第九話
どうして、あの死霊IN生き霊は現れたのか。
通常、幽霊の類いは薔薇に寄り付かない。お互いに干渉できないからだ。薔薇は全く見えないからフルシカトだし、まれに幽霊がわがアプローチしても微塵も障りを受けないので、意気消沈して消えていく。
だが、今回は違う。
生き霊。
今生きている人間の激烈な感情が作り出す、死霊とは異なる霊的な存在。たいてい、好かれすぎる人か、とても憎まれる人にくっついている。九割は後者、憎しみが産み出す生き霊だ。
当然、憎しみには逆恨みも含まれるし、好意が一方的すぎてストーカーのように害なすことだってある。
今回の薔薇はどちらだろうか? 生きていれば、というか生きているだけでも、恨みは買ってしまうものだ。だが、薔薇が積極的に恨みを買うようなことをするとは思えない。そんなめんどうくさくて、つまらないことを自らやるわけがない。無意識か逆恨みか。

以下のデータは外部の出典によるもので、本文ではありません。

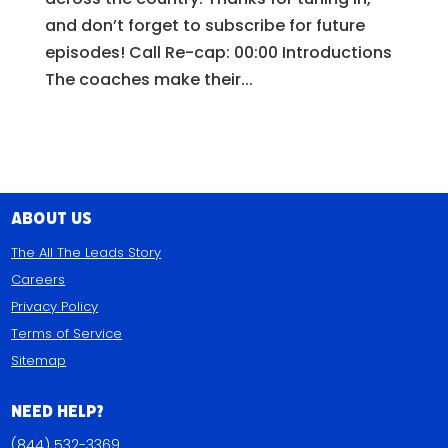
and don’t forget to subscribe for future
episodes! Call Re-cap: 00:00 Introductions
The coaches make their...
About Us
The All The Leads Story
Careers
Privacy Policy
Terms of Service
Sitemap
Need Help?
(844) 532-3369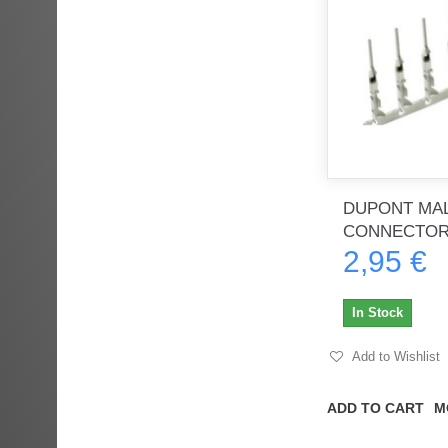
DUPONT MAL
CONNECTORS
2,95 €
In Stock
Add to Wishlist
ADD TO CART
M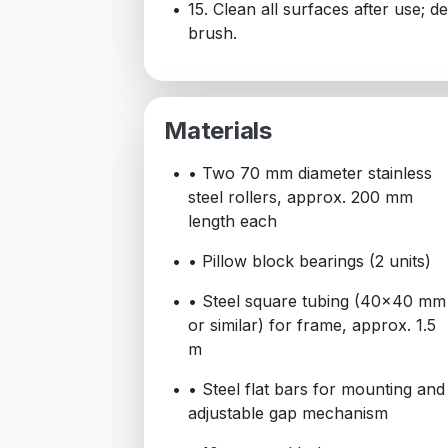
15. Clean all surfaces after use; 
brush.
Materials
• Two 70 mm diameter stainless
steel rollers, approx. 200 mm
length each
• Pillow block bearings (2 units)
• Steel square tubing (40x40 mm
or similar) for frame, approx. 1.5
m
• Steel flat bars for mounting and
adjustable gap mechanism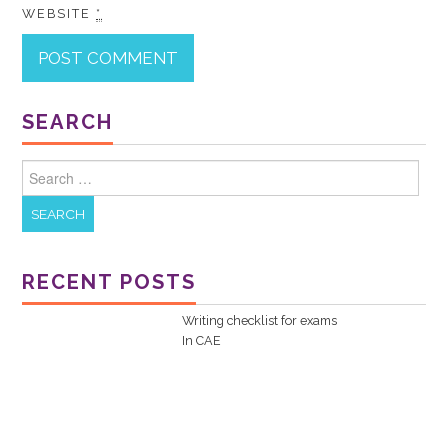
WEBSITE
*
SEARCH
Search for:
RECENT POSTS
Writing checklist for exams
In
CAE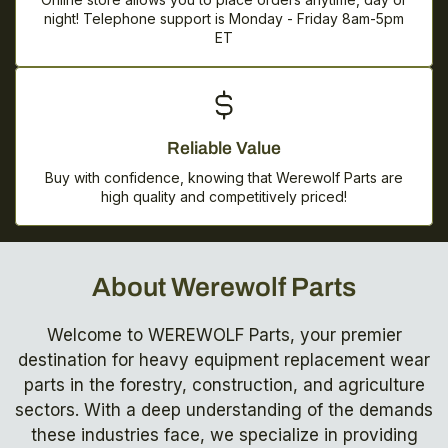
night! Telephone support is Monday - Friday 8am-5pm
ET
Reliable Value
Buy with confidence, knowing that Werewolf Parts are
high quality and competitively priced!
About Werewolf Parts
Welcome to WEREWOLF Parts, your premier
destination for heavy equipment replacement wear
parts in the forestry, construction, and agriculture
sectors. With a deep understanding of the demands
these industries face, we specialize in providing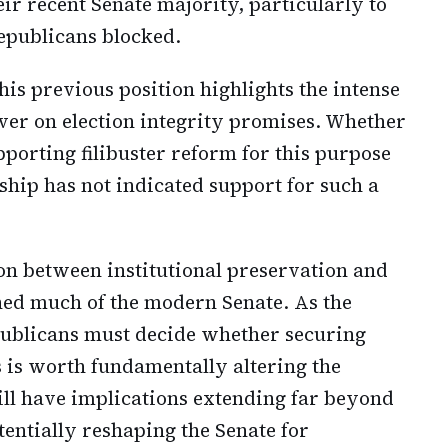
eir recent Senate majority, particularly to
Republicans blocked.
is previous position highlights the intense
iver on election integrity promises. Whether
pporting filibuster reform for this purpose
ship has not indicated support for such a
on between institutional preservation and
ned much of the modern Senate. As the
ublicans must decide whether securing
s is worth fundamentally altering the
ill have implications extending far beyond
otentially reshaping the Senate for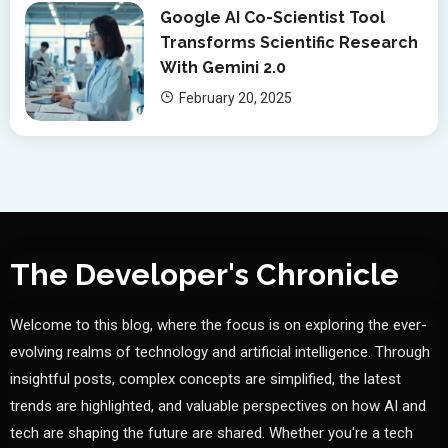
Google AI Co-Scientist Tool
Transforms Scientific Research
With Gemini 2.0
February 20, 2025
The Developer's Chronicle
Welcome to this blog, where the focus is on exploring the ever-
evolving realms of technology and artificial intelligence. Through
insightful posts, complex concepts are simplified, the latest
trends are highlighted, and valuable perspectives on how AI and
tech are shaping the future are shared. Whether you're a tech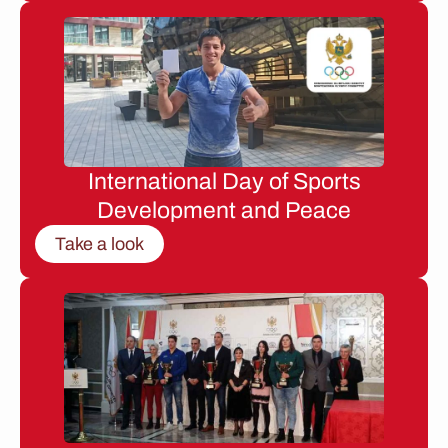
International Day of Sports
Development and Peace
Take a look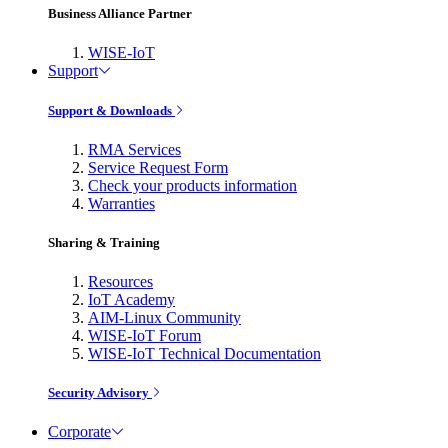
Business Alliance Partner
WISE-IoT
Support
Support & Downloads
RMA Services
Service Request Form
Check your products information
Warranties
Sharing & Training
Resources
IoT Academy
AIM-Linux Community
WISE-IoT Forum
WISE-IoT Technical Documentation
Security Advisory
Corporate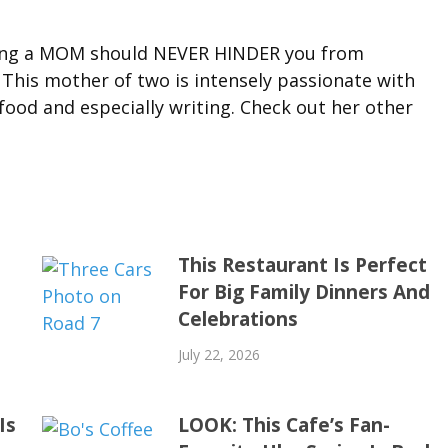
eing a MOM should NEVER HINDER you from
 This mother of two is intensely passionate with
ood and especially writing. Check out her other
This Restaurant Is Perfect
For Big Family Dinners And
Celebrations
July 22, 2026
Is
LOOK: This Cafe’s Fan-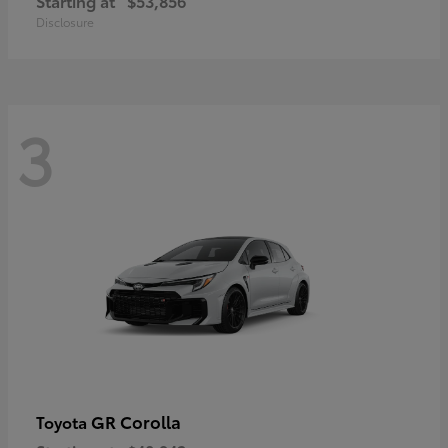
Starting at
$53,856
Disclosure
3
GR Corolla
Toyota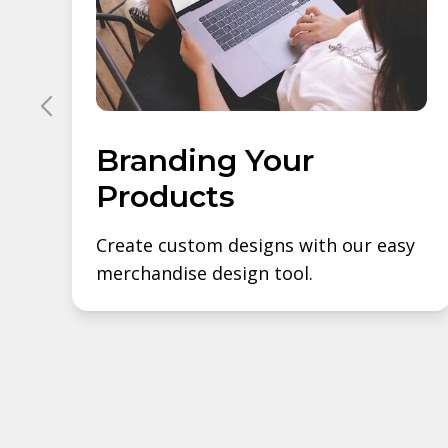
Branding Your
Products
Create custom designs with our easy
merchandise design tool.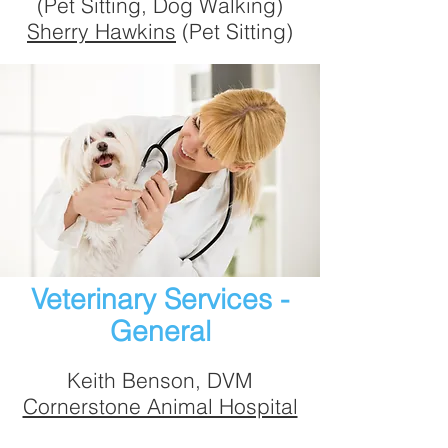
(Pet Sitting, Dog Walking)
Sherry Hawkins
(Pet Sitting)
Veterinary Services -
General
Keith Benson, DVM
Cornerstone Animal Hospital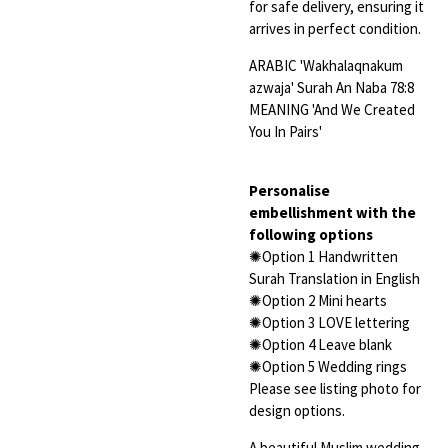
for safe delivery, ensuring it
arrives in perfect condition.
ARABIC 'Wakhalaqnakum
azwaja' Surah An Naba 78:8
MEANING 'And We Created
You In Pairs'
Personalise
embellishment with the
following options
✺Option 1 Handwritten
Surah Translation in English
✺Option 2 Mini hearts
✺Option 3 LOVE lettering
✺Option 4 Leave blank
✺Option 5 Wedding rings
Please see listing photo for
design options.
A beautiful Muslim wedding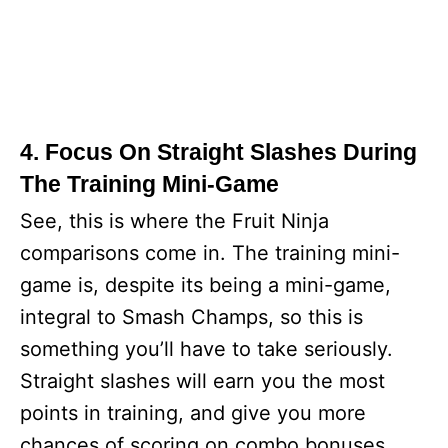
4. Focus On Straight Slashes During
The Training Mini-Game
See, this is where the Fruit Ninja
comparisons come in. The training mini-
game is, despite its being a mini-game,
integral to Smash Champs, so this is
something you’ll have to take seriously.
Straight slashes will earn you the most
points in training, and give you more
chances of scoring on combo bonuses.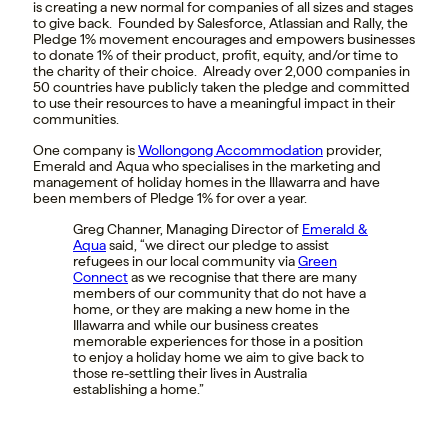
is creating a new normal for companies of all sizes and stages
to give back. Founded by Salesforce, Atlassian and Rally, the
Pledge 1% movement encourages and empowers businesses
to donate 1% of their product, profit, equity, and/or time to
the charity of their choice. Already over 2,000 companies in
50 countries have publicly taken the pledge and committed
to use their resources to have a meaningful impact in their
communities.
One company is
Wollongong Accommodation
provider,
Emerald and Aqua who specialises in the marketing and
management of holiday homes in the Illawarra and have
been members of Pledge 1% for over a year.
Greg Channer, Managing Director of
Emerald &
Aqua
said, “
we direct our pledge to assist
refugees in our local community via
Green
Connect
as we recognise that there are many
members of our community that do not have a
home, or they are making a new home in the
Illawarra and while our business creates
memorable experiences for those in a position
to enjoy a holiday home we aim to give back to
those re-settling their lives in Australia
establishing a home.”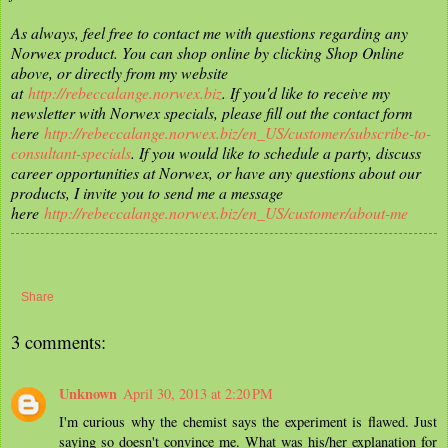
As always, feel free to contact me with questions regarding any
Norwex product. You can shop online by clicking Shop Online
above, or directly from my website
at
http://rebeccalange.norwex.biz
. If you'd like to receive my
newsletter with Norwex specials, please fill out the contact form
here
http://rebeccalange.norwex.biz/en_US/customer/subscribe-to-
consultant-specials
. If you would like to schedule a party, discuss
career opportunities at Norwex, or have any questions about our
products, I invite you to send me a message
here
http://rebeccalange.norwex.biz/en_US/customer/about-me
Share
3 comments:
Unknown
April 30, 2013 at 2:20 PM
I'm curious why the chemist says the experiment is flawed. Just
saying so doesn't convince me. What was his/her explanation for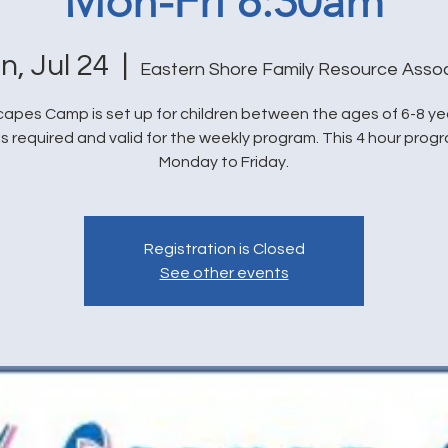
Mon-Fri 8:30am
n, Jul 24
  |  
Eastern Shore Family Resource Assoc
capes Camp is set up for children between the ages of 6-8 yea
is required and valid for the weekly program. This 4 hour prog
Monday to Friday.
Registration is Closed
See other events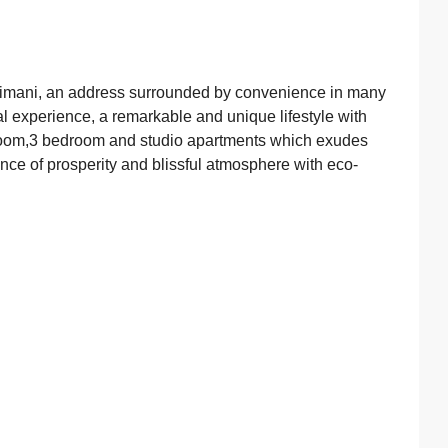
Kilimani, an address surrounded by convenience in many
l experience, a remarkable and unique lifestyle with
droom,3 bedroom and studio apartments which exudes
ence of prosperity and blissful atmosphere with eco-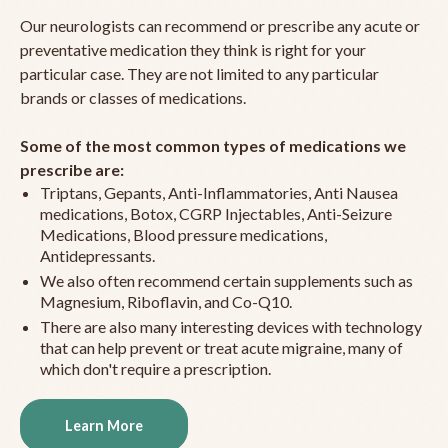
Our neurologists can recommend or prescribe any acute or
preventative medication they think is right for your
particular case. They are not limited to any particular
brands or classes of medications.
Some of the most common types of medications we
prescribe are:
Triptans, Gepants, Anti-Inflammatories, Anti Nausea
medications, Botox, CGRP Injectables, Anti-Seizure
Medications, Blood pressure medications,
Antidepressants.
We also often recommend certain supplements such as
Magnesium, Riboflavin, and Co-Q10.
There are also many interesting devices with technology
that can help prevent or treat acute migraine, many of
which don't require a prescription.
Learn More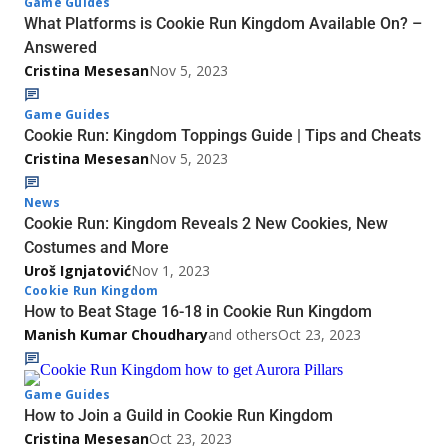
Game Guides
What Platforms is Cookie Run Kingdom Available On? –
Answered
Cristina Mesesan
Nov 5, 2023
Game Guides
Cookie Run: Kingdom Toppings Guide | Tips and Cheats
Cristina Mesesan
Nov 5, 2023
News
Cookie Run: Kingdom Reveals 2 New Cookies, New
Costumes and More
Uroš Ignjatović
Nov 1, 2023
Cookie Run Kingdom
How to Beat Stage 16-18 in Cookie Run Kingdom
Manish Kumar Choudhary
and others
Oct 23, 2023
Game Guides
How to Join a Guild in Cookie Run Kingdom
Cristina Mesesan
Oct 23, 2023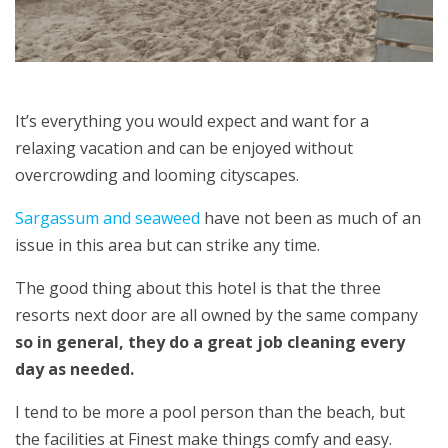
It’s everything you would expect and want for a
relaxing vacation and can be enjoyed without
overcrowding and looming cityscapes.
Sargassum and seaweed
have not been as much of an
issue in this area but can strike any time.
The good thing about this hotel is that the three
resorts next door are all owned by the same company
so in general, they do a great job cleaning every
day as needed.
I tend to be more a pool person than the beach, but
the facilities at Finest make things comfy and easy.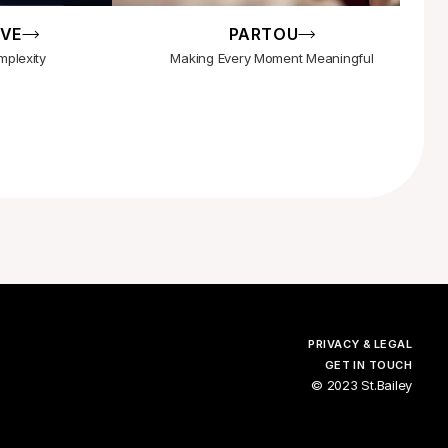
IVE
PARTOU
mplexity
Making Every Moment Meaningful
PRIVACY & LEGAL
GET IN TOUCH
© 2023 St.Bailey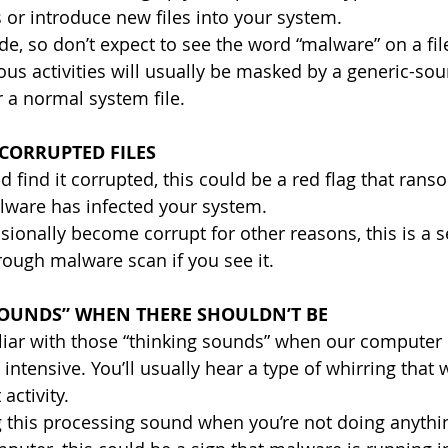
s or introduce new files into your system.
ide, so don’t expect to see the word “malware” on a fil
ous activities will usually be masked by a generic-s
r a normal system file.
CORRUPTED FILES
nd find it corrupted, this could be a red flag that ran
lware has infected your system. 
sionally become corrupt for other reasons, this is a s
rough malware scan if you see it.
SOUNDS” WHEN THERE SHOULDN’T BE
liar with those “thinking sounds” when our computer 
tensive. You’ll usually hear a type of whirring that w
activity.
g this processing sound when you’re not doing anythin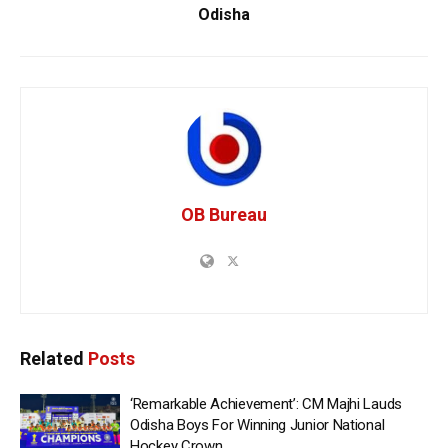
Odisha
OB Bureau
Related
Posts
‘Remarkable Achievement’: CM Majhi Lauds
Odisha Boys For Winning Junior National
Hockey Crown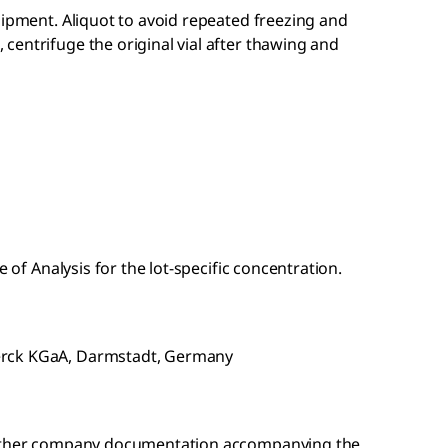
hipment. Aliquot to avoid repeated freezing and
entrifuge the original vial after thawing and
e of Analysis for the lot-specific concentration.
erck KGaA, Darmstadt, Germany
r other company documentation accompanying the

ともかくも、あの生き霊は、薔薇を狙う、中学の関係者だ。死霊に隠れて学外からちょっかいを出すなどという回りくどいことをしたのはなぜなのか、全く分からないが、おそらく正面から呪っても、薔薇がどこ吹く風でピンピンしているので、色々考えてのことなのかもしれない。
「生き霊の本体は、死霊と血縁があるんだろうね」
「うん。かばってたんだと思う」
品出しをしながら、鶺鴒と浮草は見解を確認しあう。
鶺鴒が先代から引き継ぎ、営む「雑貨屋さん」は、日暮れから夜明けまでが開店時間だ。来店するのは、人から人ならざる方々まで、洋の東西をも問わずにやってくる。夕食時は札を下げて家の方に引っ込むが、お客様方のほうが配慮してくれるので食事中に来店することはほとんどない。
就寝前に品の補充や点検を手伝い、やってくるお客様と少し会うのが、浮草のルーティンだ。
浮草は店内を見回す。ここに並ぶのは、基本的には魔道具、呪具などと呼ばれるものだ。職人の一点モノもあれば、魔術に使用する消耗品なども取り揃えており、魔術・魔法道具屋さんともいえる。
ちなみに、この手の魔具も、薔薇には基本的には効かない。ちゃんとした呪いの道具もあるが、薔薇はそれすら効かないのだ。逆に使うこともできない。ちゃんと呪える人形に、薔薇がいくら釘を打とうが、効果が全くでないのだ。まあ、薔薇の場合、怒らせたら本人が殴りにいくので使えなくても関係ないが。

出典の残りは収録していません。